Ds. Droger: Ga met elkaar in gesprek over het levenseinde
De SIRE-campagne over de dood kan een goede aanleiding zijn om zowel in de samenleving als in de kerk over het levenseinde te spreken, vindt ds. C. J. Droger, christelijk gereformeerd predikant in Vlaardingen.
Met spotjes op radio en televisie wil Stichting Ideële Reclame (SIRE) het levenseinde bespreekbaar maken. „Dat is een goed idee, omdat uit onderzoek blijkt dat veel mensen niet over de dood willen of durven praten”, reageert ds. Droger. „Het is goed om de oproep ”praat meer met elkaar over de dood” het land in te dragen. Door spotjes op radio en tv komt die boodschap onder de aandacht van duizenden, zo niet miljoenen mensen.”

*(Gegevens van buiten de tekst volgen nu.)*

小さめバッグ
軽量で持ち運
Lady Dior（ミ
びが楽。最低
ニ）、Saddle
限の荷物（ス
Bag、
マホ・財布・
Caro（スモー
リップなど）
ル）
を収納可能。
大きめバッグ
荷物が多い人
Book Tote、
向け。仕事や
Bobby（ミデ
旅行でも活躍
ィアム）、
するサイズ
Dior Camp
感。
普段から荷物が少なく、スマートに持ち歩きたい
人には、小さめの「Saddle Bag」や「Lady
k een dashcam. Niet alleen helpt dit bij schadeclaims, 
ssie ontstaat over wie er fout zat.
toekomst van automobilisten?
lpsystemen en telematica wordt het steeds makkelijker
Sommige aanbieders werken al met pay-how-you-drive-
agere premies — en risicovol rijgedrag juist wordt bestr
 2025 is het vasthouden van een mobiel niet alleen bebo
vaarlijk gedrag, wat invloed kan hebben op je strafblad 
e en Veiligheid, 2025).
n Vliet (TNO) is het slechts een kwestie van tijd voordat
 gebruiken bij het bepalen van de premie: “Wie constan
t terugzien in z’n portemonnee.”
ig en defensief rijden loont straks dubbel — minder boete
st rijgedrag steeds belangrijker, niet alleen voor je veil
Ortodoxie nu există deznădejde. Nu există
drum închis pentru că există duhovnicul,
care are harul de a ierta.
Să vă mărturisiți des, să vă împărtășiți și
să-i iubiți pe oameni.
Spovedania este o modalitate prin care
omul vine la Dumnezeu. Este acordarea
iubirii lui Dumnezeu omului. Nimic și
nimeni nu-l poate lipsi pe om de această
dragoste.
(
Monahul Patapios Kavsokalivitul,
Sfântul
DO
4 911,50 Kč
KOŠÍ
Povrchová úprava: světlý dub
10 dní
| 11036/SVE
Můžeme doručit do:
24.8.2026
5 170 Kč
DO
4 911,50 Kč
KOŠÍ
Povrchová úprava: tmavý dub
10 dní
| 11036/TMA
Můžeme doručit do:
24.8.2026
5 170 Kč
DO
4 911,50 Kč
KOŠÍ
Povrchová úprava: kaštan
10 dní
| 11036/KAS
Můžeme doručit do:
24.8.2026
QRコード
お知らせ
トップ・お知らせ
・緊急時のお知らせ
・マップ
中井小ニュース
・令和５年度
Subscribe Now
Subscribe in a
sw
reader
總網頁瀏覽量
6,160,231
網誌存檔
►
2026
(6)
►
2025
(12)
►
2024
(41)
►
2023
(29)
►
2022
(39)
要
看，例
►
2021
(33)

In een onderzoek dat SIRE dinsdag bij de start van de campagne naar buiten bracht, geeft 54 procent van de ondervraagden aan „niet goed afscheid te hebben genomen van een dierbare.” Ds. Droger vindt dat percentage lastig te duiden. „Gaat dit om een recent onderzoek, dat gehouden is tijdens de coronapandemie? Dan kan ik begrijpen dat relatief veel mensen aangeven dat ze niet goed afscheid hebben kunnen nemen.”
Krijgt de bezinning op het levenseinde in kerken voldoende aandacht?

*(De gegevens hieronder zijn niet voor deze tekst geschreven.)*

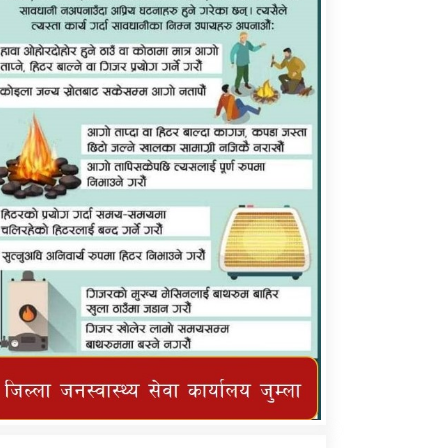
कर्णाली प्राविधि शिक्षालय जुम्लाको सुचना
तातोपानी गाउँपालिका जुम्लाको महिनावारी
सम्बन्धिकाे सन्देश
तातोपानी गाउँपालिका जुम्लाको सूचना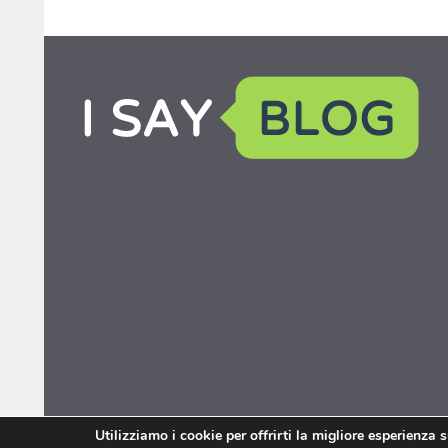
Utilizziamo i cookie per offrirti la migliore esperienza 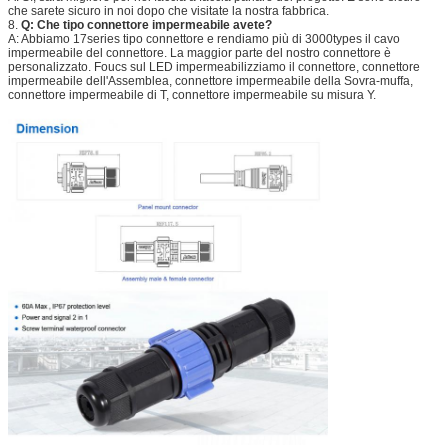
che sarete sicuro in noi dopo che visitate la nostra fabbrica.
8.
Q: Che tipo connettore impermeabile avete?
A: Abbiamo 17series tipo connettore e rendiamo più di 3000types il cavo
impermeabile del connettore. La maggior parte del nostro connettore è
personalizzato. Foucs sul LED impermeabilizziamo il connettore, connettore
impermeabile dell'Assemblea, connettore impermeabile della Sovra-muffa,
connettore impermeabile di T, connettore impermeabile su misura Y.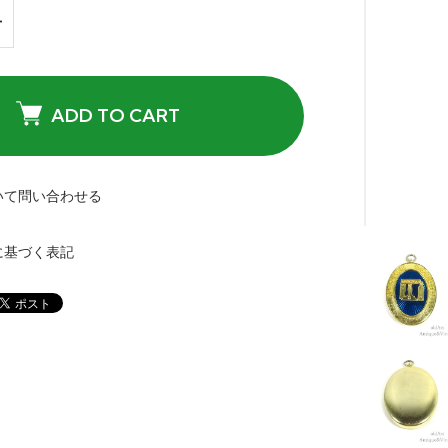
ADD TO CART
いて問い合わせる
に基づく表記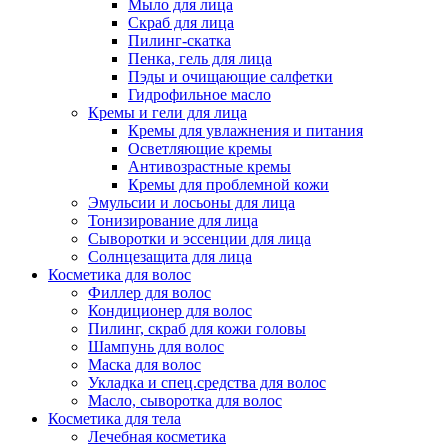
Мыло для лица
Скраб для лица
Пилинг-скатка
Пенка, гель для лица
Пэды и очищающие салфетки
Гидрофильное масло
Кремы и гели для лица
Кремы для увлажнения и питания
Осветляющие кремы
Антивозрастные кремы
Кремы для проблемной кожи
Эмульсии и лосьоны для лица
Тонизирование для лица
Сыворотки и эссенции для лица
Солнцезащита для лица
Косметика для волос
Филлер для волос
Кондиционер для волос
Пилинг, скраб для кожи головы
Шампунь для волос
Маска для волос
Укладка и спец.средства для волос
Масло, сыворотка для волос
Косметика для тела
Лечебная косметика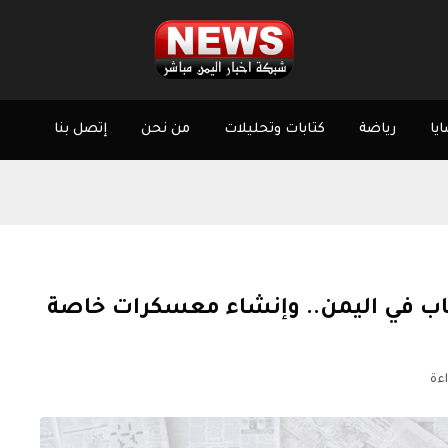
يا
رياضة
كتابات وتحليلات
من نحن
إتصل بنا
رهاب في اليمن.. وإنشاء معسكرات خاصة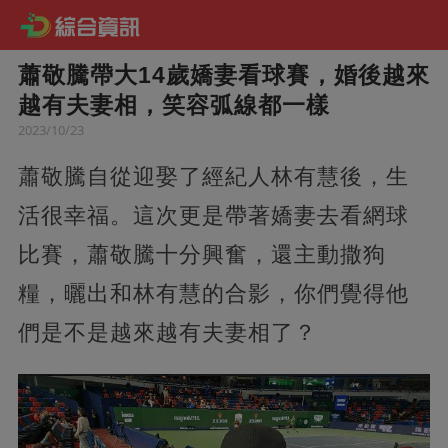
蕭敬騰帶大14歲嬌妻看球賽，婚後越來
越有夫妻相，笑容弧線都一樣
2023/10/23
蕭敬騰自從迎娶了經紀人林有慧後，生
活很幸福。這次更是帶著嬌妻去看網球
比賽，蕭敬騰十分興奮，還主動撒狗
糧，曬出和林有慧的合影，你們覺得他
們是不是越來越有夫妻相了？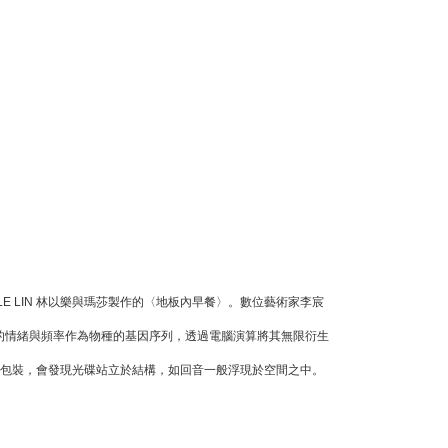
LE LIN
林以樂與瑪莎製作的〈地板內早餐〉。數位藝術家李宸
的情緒與頻率作為物種的基因序列，透過電腦演算將其無限衍生
曲包裝，會發現光碟站立於結構，如回音一般浮現於空間之中。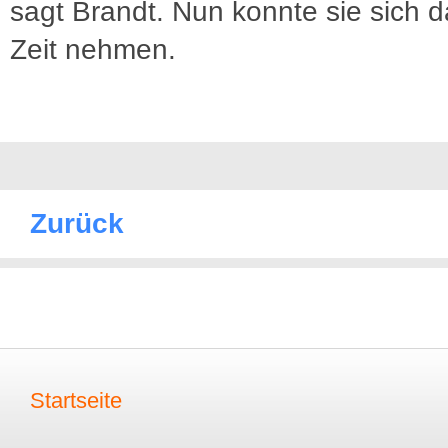
sagt Brandt. Nun konnte sie sich d
Zeit nehmen.
Zurück
Startseite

„Dat kan ik moeilijk overzien, maar mijn indruk is dat er zeker aandacht voor is. In 2000 heb ik het boekje ”Zó wil ik het als mijn sterven daar is” geschreven. Daarin kunnen mensen heel concreet allerlei zaken vastleggen, zoals: waar wil ik opgebaard worden, wat moet er boven de rouwkaart staan, wat wil ik laten zingen tijdens de rouwdienst? Dit boekje was bedoeld voor mijn eigen gemeente, maar heeft brede bekendheid gekregen. Het wordt tot op de dag van vandaag op allerlei plaatsen verspreid. Ik heb er ook heel wat lezingen over gegeven.”Leeft het onderwerp vooral bij ouderen of ook onder jongere generaties?

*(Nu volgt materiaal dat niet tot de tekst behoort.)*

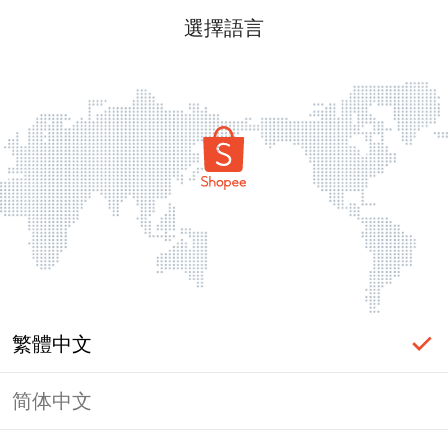
選擇語言
繁體中文
简体中文
頁面無法顯示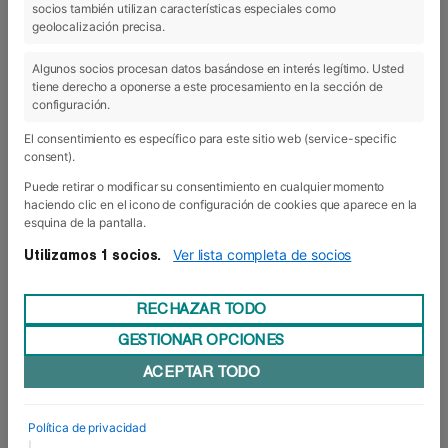
socios también utilizan características especiales como
geolocalización precisa.
Algunos socios procesan datos basándose en interés legítimo. Usted
tiene derecho a oponerse a este procesamiento en la sección de
configuración.
El consentimiento es específico para este sitio web (service-specific
consent).
Puede retirar o modificar su consentimiento en cualquier momento
haciendo clic en el icono de configuración de cookies que aparece en la
esquina de la pantalla.
Ver lista completa de socios
Utilizamos 1 socios.
RECHAZAR TODO
GESTIONAR OPCIONES
ACEPTAR TODO
11 Oct 2017
- Actualidad
Política de privacidad
Comienzan los programas de
|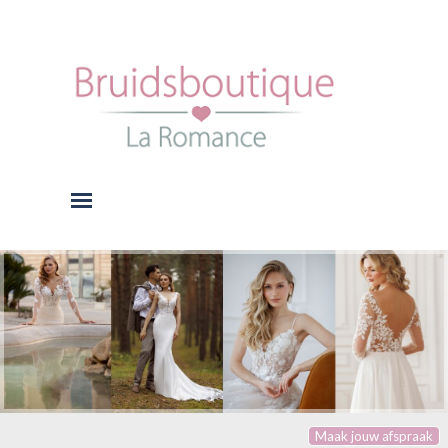
Ga naar de inhoud
Menu overslaan
Maak jouw afspraak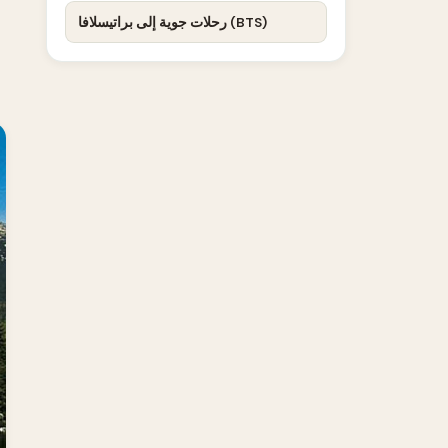
رحلات جوية إلى براتيسلافا (BTS)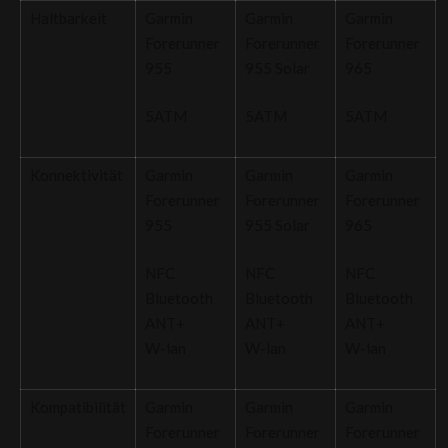
Haltbarkeit
Garmin
Garmin
Garmin
Forerunner
Forerunner
Forerunner
955
955 Solar
965
5ATM
5ATM
5ATM
Konnektivität
Garmin
Garmin
Garmin
Forerunner
Forerunner
Forerunner
955
955 Solar
965
NFC
NFC
NFC
Bluetooth
Bluetooth
Bluetooth
ANT+
ANT+
ANT+
W-lan
W-lan
W-lan
Kompatibilität
Garmin
Garmin
Garmin
Forerunner
Forerunner
Forerunner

„Allereerst bij ouderen, die beseffen: het levenseinde komt eraan. Recent was het onderwerp in mijn gemeente ook aan de orde bij de catechisatie voor de groep van zestien jaar en ouder. Ook jongeren kunnen sterven. En wat gebeurt er daarna? Wat zegt de Bijbel daarover? Dat zou ons allemaal moeten bezighouden. Ik vraag tijdens een bezoek weleens: Bent u voorbereid, allereerst natuurlijk geestelijk, maar hebt u ook de praktische zaken geregeld? Het is belangrijk dat goed te doen, niet alleen als je kerkelijke kinderen hebt, maar ook als je onkerkelijke kinderen hebt. Je wilt toch graag dat een rouwdienst en een begrafenis stichtelijk en ordelijk verloopt.”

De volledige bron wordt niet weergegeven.